Accordingly, based on the above, it is ORDERED and ADJUDGED:

1. The claims against Judge Perry and the New York State Supreme Court are dismissed with prejudice.

2. The claims against Dr. Buch and Engel are dismissed without prejudice. Plaintiff may file an amended complaint no later than May 17, 2019.

3. In redrafting the complaint, Plaintiff may not allege claims directly arising out of the underlying New York state action.

4. Plaintiff must use numbered paragraphs limited, if possible, to one factual circumstance per paragraph.

5. Plaintiff must ensure that each legal claim is set forth in a separate count. For example, if he alleges claims for wrongful termination, retaliation, and hostile work environment, each of those claims require a separate count.

6. Plaintiff must include, for each count, a "short and plain statement of the claim showing that the pleader is entitled to relief." FED. R. Civ. P. 8(a)(2).

7. Plaintiff must ensure that each legal claim specifies which defendant is responsible for which specific act or omission.

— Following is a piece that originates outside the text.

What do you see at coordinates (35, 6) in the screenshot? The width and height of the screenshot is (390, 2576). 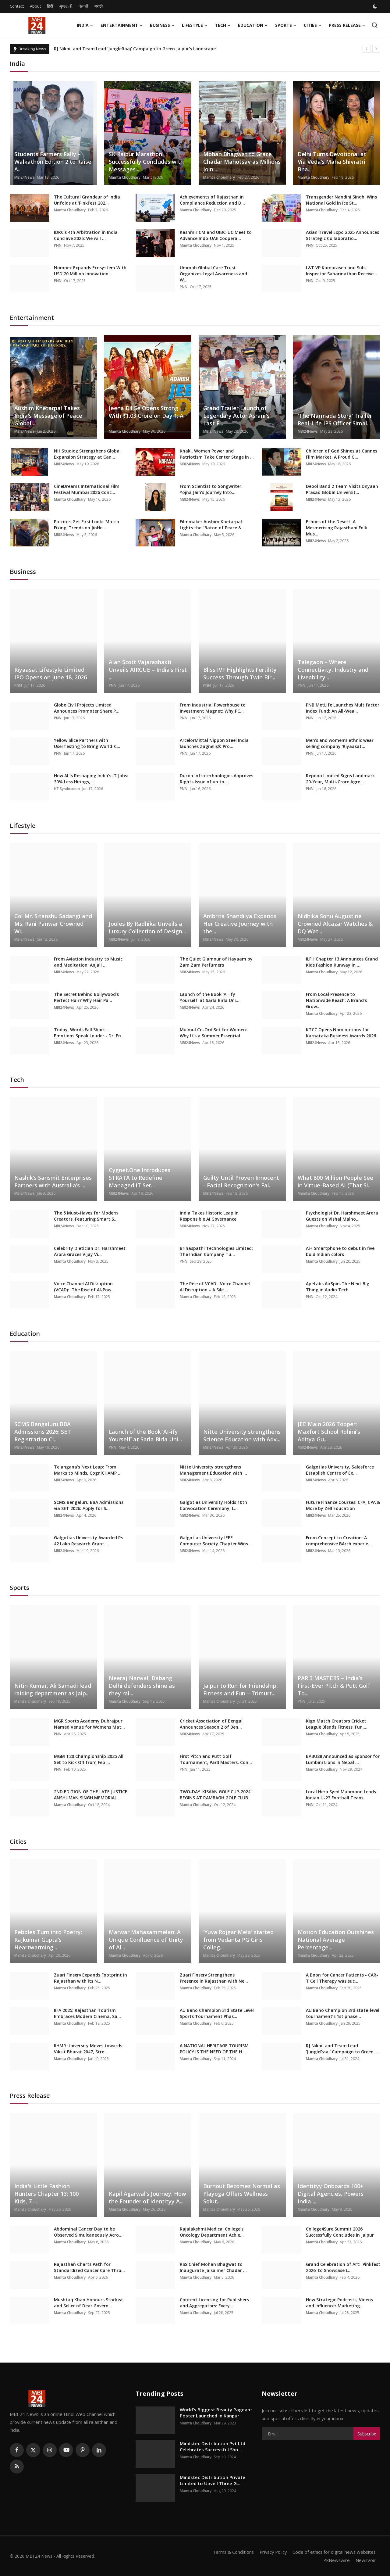 I see `About` at bounding box center [35, 6].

8. Plaintiff shall state with specificity both the factual and legal basis for the claim he sets forth. If a claim is one where Federal Rule of Civil Procedure 9 is applicable, that claim must be pled with particularity. Other numbered paragraphs may be incorporated by reference, but this must be done with particularity so that only relevant paragraphs are referenced. It is impermissible to attempt a wholesale incorporation by reference of all preceding paragraphs.

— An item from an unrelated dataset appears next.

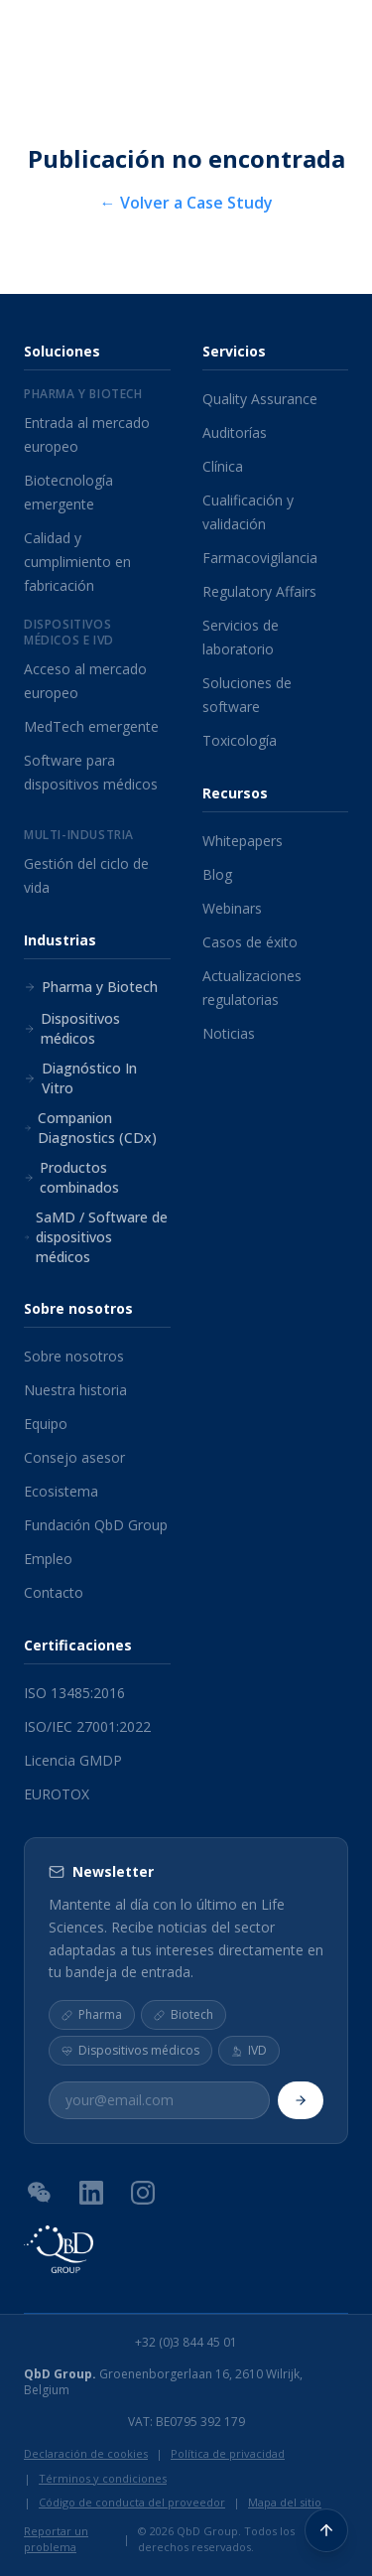  Describe the element at coordinates (259, 591) in the screenshot. I see `Regulatory Affairs` at that location.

9. Failure to file an amended complaint in compliance with this order may result in the Court closing the case.

DONE AND ORDERED.

FootNotes


1. Plaintiff does not provide the Court with the relevant records or case number of the New York-based lawsuit, and provides little detail regarding the underlying causes of action in that case.
2. Plaintiff alleges, for the first time in his response to the Court's show cause order, claims for violation of the first amendment, RICO, blackmail and/or extortion, breach of contract, defamation, and a myriad of other causes of action.
3. Though Plaintiff only provides minimal detail regarding the claims in the New York case, it is readily apparent that none of those claims arise out of or relate to the parties' contacts in Florida.
4. Although there is some debate regarding whether the first-to-file rule applies to concurrent state and federal actions, as opposed to two federal actions, see Sini v. Citibank, N.A., 990 F.Supp.2d 1370, 1375 (S.D. Fla. 2014), as that same case recognized, there is at least one opinion from the Eleventh Circuit holding it does. See Merrill Lynch, Pierce, Fenner & Smith, Inc. v. Haydu, 675 F.2d 1169, 1174 (11th Cir. 1982).